You are viewing a plain text version of this content. The canonical link for it is here.
Posted to dev@nutch.apache.org by Richard Braman <rb...@bramantax.com> on 2006/03/05 03:27:55 UTC

in document highlighting

Another compelling reason for better pdf parsing is it should enable the
ability to do in document highlighting sometime in the future.
 

Richard Braman
mailto:rbraman@taxcodesoftware.org
561.748.4002 (voice) 

http://www.taxcodesoftware.org <http://www.taxcodesoftware.org/> 
Free Open Source Tax Software

 

RE: in document highlighting

Posted by Richard Braman <rb...@bramantax.com>.
FYI

-----Original Message-----
From: itext-questions-admin@lists.sourceforge.net
[mailto:itext-questions-admin@lists.sourceforge.net] On Behalf Of
chris@ovitas.no
Sent: Thursday, March 09, 2006 6:01 AM
To: itext-questions@lists.sourceforge.net
Subject: [iText-questions] Extracting text location for highlighting in
reader


I'm looking into how you can ask the acrobat reader web plugin to
highlight words so that we can get hit-highlighting of web search
working for an application.

I've read thru this document: 

http://partners.adobe.com/public/developer/en/pdf/HighlightFileFormat.pd
f

It seems that you pass an XML document to the reader defining where you
want highlighting.

However I then need to know the offset on the page of where I want to
highlight (offset is a count either in characters or words).

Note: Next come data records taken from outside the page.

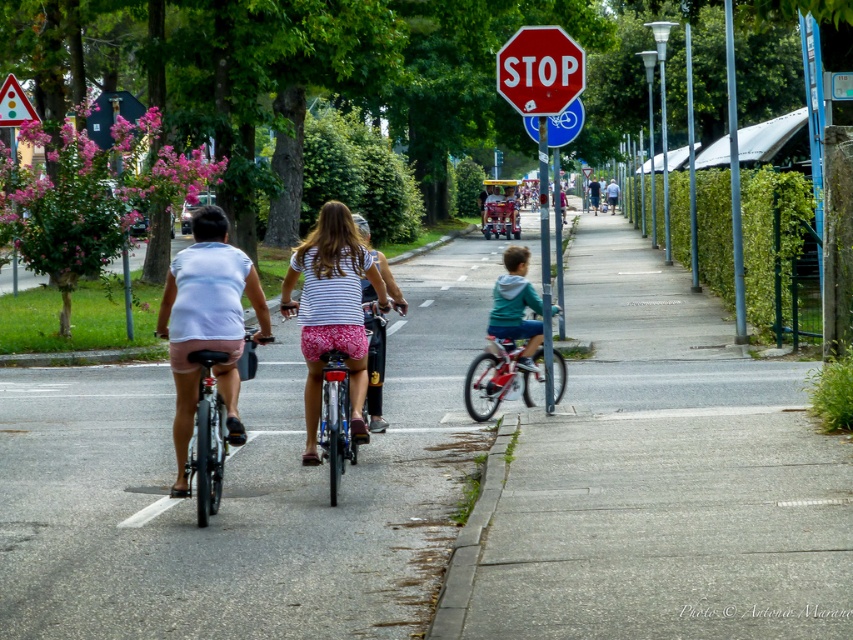 Question: From the image, what is the correct spatial relationship of smooth asphalt road at center in relation to striped fabric shirt at center?

Choices:
 (A) below
 (B) above

Answer: (A)

Question: Which of the following is the closest to the observer?

Choices:
 (A) blue metallic bicycle at upper center
 (B) white matte bicycle helmet at center

Answer: (B)

Question: From the image, what is the correct spatial relationship of striped fabric shirt at center in relation to blue metallic bicycle at upper center?

Choices:
 (A) above
 (B) below

Answer: (B)

Question: Is shiny red bicycle at center smaller than brushed metal triangle at upper left?

Choices:
 (A) no
 (B) yes

Answer: (B)

Question: Which point is farther to the camera?

Choices:
 (A) (566, 141)
 (B) (355, 285)
 (C) (367, 228)
 (D) (201, 240)

Answer: (A)

Question: Estimate the real-world distances between objects in this image. Which object is farther from the white matte shorts at left?

Choices:
 (A) shiny red bicycle at center
 (B) blue metallic bicycle at upper center
 (C) white matte bicycle helmet at center
 (D) striped fabric shirt at center

Answer: (B) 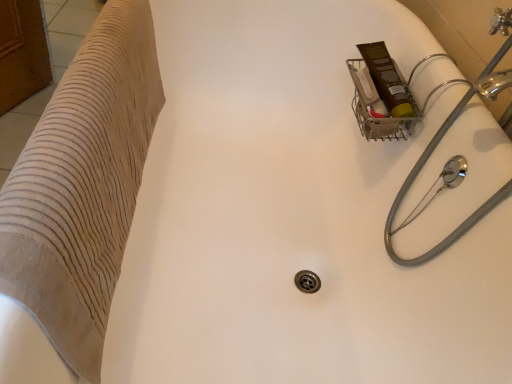 This screenshot has height=384, width=512. Find the location of `gray rubber hose at upper right`. gray rubber hose at upper right is located at coordinates (412, 183).

What do you see at coordinates (412, 183) in the screenshot? I see `gray rubber hose at upper right` at bounding box center [412, 183].

Find the location of a particular element. The height and width of the screenshot is (384, 512). beige textured towel at left is located at coordinates (83, 185).

Describe the element at coordinates (83, 185) in the screenshot. This screenshot has height=384, width=512. I see `beige textured towel at left` at that location.

The width and height of the screenshot is (512, 384). I want to click on gray rubber hose at upper right, so pyautogui.click(x=412, y=183).

Does beige textured towel at left appear on the right side of gray rubber hose at upper right?

Incorrect, beige textured towel at left is not on the right side of gray rubber hose at upper right.

Who is more distant, beige textured towel at left or gray rubber hose at upper right?

Positioned behind is gray rubber hose at upper right.

Considering the positions of point (142, 95) and point (454, 237), is point (142, 95) closer or farther from the camera than point (454, 237)?

Point (142, 95) is farther from the camera than point (454, 237).

From the image's perspective, is beige textured towel at left over gray rubber hose at upper right?

Yes, from the image's perspective, beige textured towel at left is over gray rubber hose at upper right.

From a real-world perspective, is beige textured towel at left over gray rubber hose at upper right?

No.

Is beige textured towel at left wider than gray rubber hose at upper right?

In fact, beige textured towel at left might be narrower than gray rubber hose at upper right.

Does beige textured towel at left have a greater height compared to gray rubber hose at upper right?

No, beige textured towel at left is not taller than gray rubber hose at upper right.

Who is bigger, beige textured towel at left or gray rubber hose at upper right?

Bigger between the two is gray rubber hose at upper right.

Do you think beige textured towel at left is within gray rubber hose at upper right, or outside of it?

beige textured towel at left is located beyond the bounds of gray rubber hose at upper right.

From the picture: Is beige textured towel at left touching gray rubber hose at upper right?

No, beige textured towel at left is not beside gray rubber hose at upper right.

Is beige textured towel at left oriented towards gray rubber hose at upper right?

No, beige textured towel at left does not turn towards gray rubber hose at upper right.

How many degrees apart are the facing directions of beige textured towel at left and gray rubber hose at upper right?

They differ by 1.79 degrees in their facing directions.

Image resolution: width=512 pixels, height=384 pixels. In order to click on furniture that appears in front of the gray rubber hose at upper right in this screenshot , I will do `click(83, 185)`.

Which is more to the left, gray rubber hose at upper right or beige textured towel at left?

From the viewer's perspective, beige textured towel at left appears more on the left side.

In the scene shown: Is gray rubber hose at upper right in front of or behind beige textured towel at left in the image?

gray rubber hose at upper right is positioned farther from the viewer than beige textured towel at left.

Is point (407, 186) farther from camera compared to point (82, 47)?

Yes.

From the image's perspective, does gray rubber hose at upper right appear lower than beige textured towel at left?

Correct, gray rubber hose at upper right appears lower than beige textured towel at left in the image.

From a real-world perspective, relative to beige textured towel at left, is gray rubber hose at upper right vertically above or below?

gray rubber hose at upper right is above beige textured towel at left.

Which of these two, gray rubber hose at upper right or beige textured towel at left, is wider?

Wider between the two is gray rubber hose at upper right.

Is gray rubber hose at upper right taller than beige textured towel at left?

Correct, gray rubber hose at upper right is much taller as beige textured towel at left.

Considering the relative sizes of gray rubber hose at upper right and beige textured towel at left in the image provided, is gray rubber hose at upper right smaller than beige textured towel at left?

No, gray rubber hose at upper right is not smaller than beige textured towel at left.

Do you think gray rubber hose at upper right is within beige textured towel at left, or outside of it?

gray rubber hose at upper right is spatially situated outside beige textured towel at left.

Is gray rubber hose at upper right far from beige textured towel at left?

No, gray rubber hose at upper right is not far away from beige textured towel at left.

Is gray rubber hose at upper right aimed at beige textured towel at left?

Yes.

How different are the orientations of gray rubber hose at upper right and beige textured towel at left in degrees?

The angular difference between gray rubber hose at upper right and beige textured towel at left is 1.79 degrees.

Based on the photo, how far apart are gray rubber hose at upper right and beige textured towel at left?

They are 25.17 inches apart.

What are the coordinates of `water pipe below the beige textured towel at left (from the image's perspective)` in the screenshot? It's located at (412, 183).

You are a GUI agent. You are given a task and a screenshot of the screen. Output one action in this format:
    pyautogui.click(x=<x>, y=<y>)
    Task: Click on the furniture above the gray rubber hose at upper right (from the image's perspective)
    Image resolution: width=512 pixels, height=384 pixels.
    Given the screenshot: What is the action you would take?
    pyautogui.click(x=83, y=185)

At what (x,y) coordinates should I click in order to perform the action: click on furniture beneath the gray rubber hose at upper right (from a real-world perspective). Please return your answer as a coordinate pair (x, y). This screenshot has width=512, height=384. Looking at the image, I should click on (83, 185). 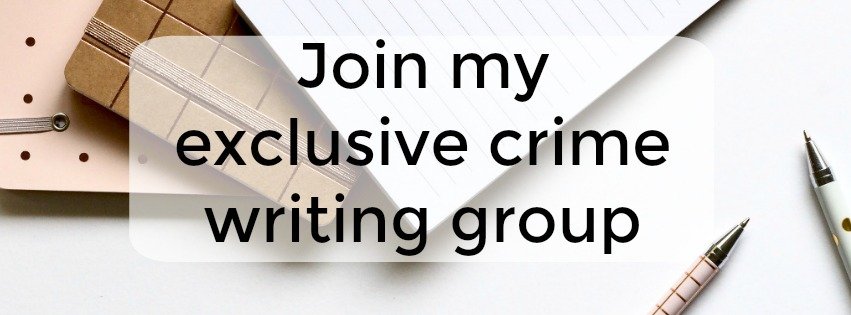 Where is `brown notebook`? This screenshot has height=315, width=851. brown notebook is located at coordinates (134, 29). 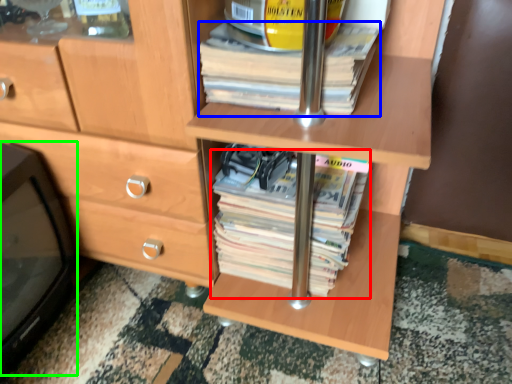 Question: Which object is positioned farthest from paperback book (highlighted by a red box)? Select from paperback book (highlighted by a blue box) and desktop (highlighted by a green box).

Choices:
 (A) paperback book
 (B) desktop

Answer: (B) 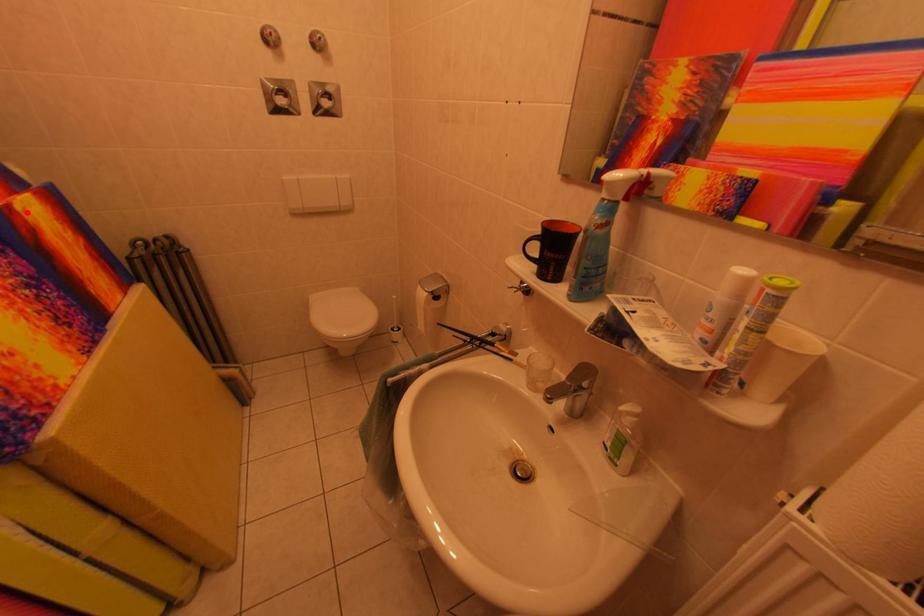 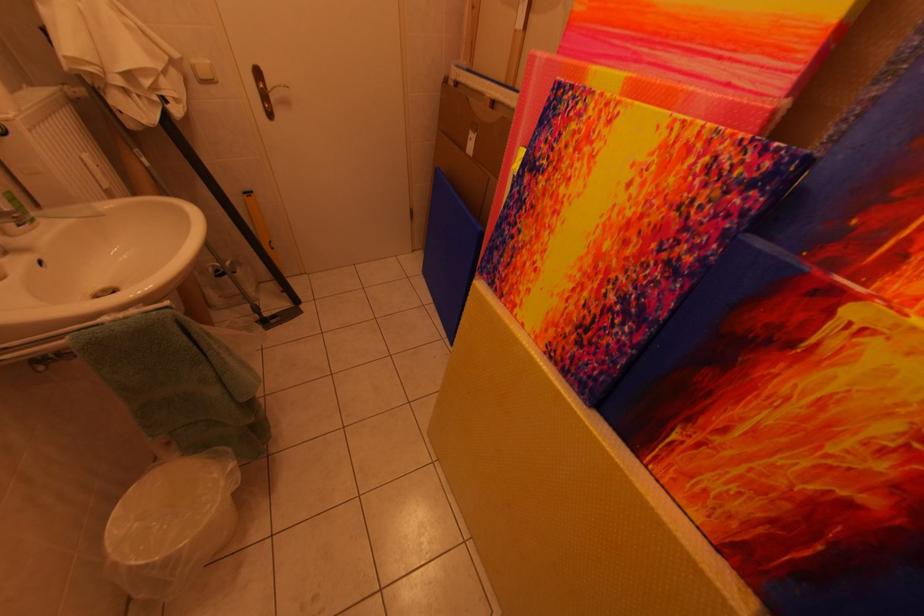 The point at the highlighted location is marked in the first image. Where is the corresponding point in the second image?

(861, 317)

So - is iText a good way to extract just the text of a page so that we
can use it to calculate the offsets?

-- 
Chris

At 06:01 AM 3/9/2006, chris@ovitas.no wrote:
>http://partners.adobe.com/public/developer/en/pdf/HighlightFileFormat.p
>df
>
>It seems that you pass an XML document to the reader defining where you

>want highlighting.

         Correct.


>However I then need to know the offset on the page of where I want to 
>highlight (offset is a count either in characters or words).

         Correct.


>So - is iText a good way to extract just the text of a page so that we 
>can use it to calculate the offsets?

         No.

         Look at PdfBox or Multivalent.


Leonard



On Thu, Mar 09, 2006 at 06:50:09AM -0500, Leonard Rosenthol wrote:
> 
> >So - is iText a good way to extract just the text of a page so that 
> >we can use it to calculate the offsets?
> 
>         No.
> 
>         Look at PdfBox or Multivalent.

Thanks for the pointer. Seems like the char offset method isn't too
reliable (something that's 150 chars inside the text fiel from PDFBox is
200 chars in 
according to the highlighter in reader.

But - with word based offset (and a lot of guesswork as to what acrobat
reader thinks is a word boundary) then this looks like it might actually
fly :)

-- 
Chris Searle
chris@ovitas.no